I am almost always offended when someone pops into the Lola Montez Shop to buy something, usually a toy, and then proceeds to tell me that it is for a friend! I am always polite and make as if I believe them, but I remain offended. I think that they underestimate my intelligence but worse than that they try to allege that they are ‘normal’ and the friend somewhat ‘deviant’!
It leaves me wondering why it is so difficult for us to talk about sex and when, if ever we are going to do so without shame.
You have to talk about sex at some stage of your life. Whether it is answering, ‘Where do babies come from?’ to dealing with vaginal dryness or erectile dysfunction with your doctor, you are going to have to speak the words.
When it comes to talking about sex with our partners, the ask is almost too much to bear.
So this week’s question is; Why?
Why do we find it so hard to talk about this fantastic, perfectly normal, life giving act?
Most of our problems begin with the horror and shame we feel when we want to talk about sex. How many of you openly read and discuss this column in public? I’d put money on it that there are not that many of you, otherwise the subscriptions on my blog would reflect the number of page reads and people would pay to advertise!
Where does all this sexual shame come from? Our opinions are formed as a result of a million little paper cuts that leave us feeling this debilitating shame. Even if you’re an enlightened parent, who has given body parts there proper name and discussed sex and pleasure in an open and honest way, your child may still not escape unscathed. They may even be shamed for having enlightened parent. I am a case in point.

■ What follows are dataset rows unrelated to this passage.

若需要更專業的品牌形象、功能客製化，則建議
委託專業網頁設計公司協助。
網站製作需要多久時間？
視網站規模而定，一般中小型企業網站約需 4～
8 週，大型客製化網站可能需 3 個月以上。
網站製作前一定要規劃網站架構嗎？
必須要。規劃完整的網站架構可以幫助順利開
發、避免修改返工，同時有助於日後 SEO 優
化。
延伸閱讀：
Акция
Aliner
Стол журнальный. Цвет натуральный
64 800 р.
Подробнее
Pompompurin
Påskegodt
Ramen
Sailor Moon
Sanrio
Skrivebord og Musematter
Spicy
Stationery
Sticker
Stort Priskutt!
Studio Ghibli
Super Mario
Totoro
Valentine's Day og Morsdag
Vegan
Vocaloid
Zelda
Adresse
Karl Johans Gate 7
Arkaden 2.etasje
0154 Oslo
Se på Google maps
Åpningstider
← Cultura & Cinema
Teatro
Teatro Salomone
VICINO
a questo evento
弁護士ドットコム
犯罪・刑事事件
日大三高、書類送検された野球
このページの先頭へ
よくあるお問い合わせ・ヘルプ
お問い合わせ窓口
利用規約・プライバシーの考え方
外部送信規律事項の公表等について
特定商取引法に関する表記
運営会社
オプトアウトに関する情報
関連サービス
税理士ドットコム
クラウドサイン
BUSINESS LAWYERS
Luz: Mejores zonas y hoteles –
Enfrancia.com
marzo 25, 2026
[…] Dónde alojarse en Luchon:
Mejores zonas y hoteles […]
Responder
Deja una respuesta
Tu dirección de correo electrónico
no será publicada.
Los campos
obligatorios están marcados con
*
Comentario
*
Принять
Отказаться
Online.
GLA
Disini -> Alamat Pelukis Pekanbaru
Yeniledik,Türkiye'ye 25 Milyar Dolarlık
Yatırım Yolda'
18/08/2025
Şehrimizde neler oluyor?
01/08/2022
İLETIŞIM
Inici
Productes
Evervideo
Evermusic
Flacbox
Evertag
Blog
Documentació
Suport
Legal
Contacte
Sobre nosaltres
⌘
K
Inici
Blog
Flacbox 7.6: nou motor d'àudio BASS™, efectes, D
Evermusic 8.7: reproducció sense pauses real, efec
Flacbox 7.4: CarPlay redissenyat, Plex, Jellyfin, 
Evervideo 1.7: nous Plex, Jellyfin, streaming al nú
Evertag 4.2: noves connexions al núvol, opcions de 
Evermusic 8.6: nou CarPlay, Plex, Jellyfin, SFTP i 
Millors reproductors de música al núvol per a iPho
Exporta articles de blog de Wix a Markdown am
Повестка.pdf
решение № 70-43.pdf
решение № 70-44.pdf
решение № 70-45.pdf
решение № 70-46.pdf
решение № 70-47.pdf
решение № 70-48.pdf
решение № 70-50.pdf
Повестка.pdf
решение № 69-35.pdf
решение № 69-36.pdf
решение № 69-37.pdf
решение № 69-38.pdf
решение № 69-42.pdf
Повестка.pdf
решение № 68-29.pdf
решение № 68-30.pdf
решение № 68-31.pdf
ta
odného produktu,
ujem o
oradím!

My son came home from his upmarket, private school to advise me that his Life Orientation teacher had taught them that sex was a sin and filthy. There were children who tried to humiliate him for what I do until he was strong enough to counter with ‘but I saw your mother shopping there!’
Parents and children, playground hushed giggles, ‘sis’, shameful messages on television, radio, religious leaders, nurses, teachers, colleagues, parents, doctors, caregivers and friends all add their own brand of shame to the discussion.
Women bear the biggest brunt of shame. They are discouraged from exploring their sexuality until after marriage but by then the damage is done and many cannot recover. If by some miracle she does explore her sexuality, its almost never through masturbation but rather through a series of inappropriate relationships, she gets branded those marvelous words, slut, bitch and whore! She can’t really win!
Sexual shame is experienced by the mere thought of sexual pleasure. Can you imagine having so much guilt and shame about something you think and have never acted on? It’s like getting fat from reading a cheesecake recipe.
We experience this shame because of the hundreds of sexual myths and lies we have been fed including the one that says, pleasure is bad!
Really listen to the conversations and innuendos around you and you’ll start to hear it. If you are one of the guilty parties that perpetuate sexual shame I hope someone calls you out, loudly and in public, in the most shameful way possible.
My next couple of articles are going to be about how we go about dealing with sexual shame and how we move into a place where we can talk openly about pleasure with our partners. In preparation I would like you to repeat after me: arm, nose, penis, vagina, knee, finger, mouth, anus, clitoris and orgasm. Repeat until you no longer blush!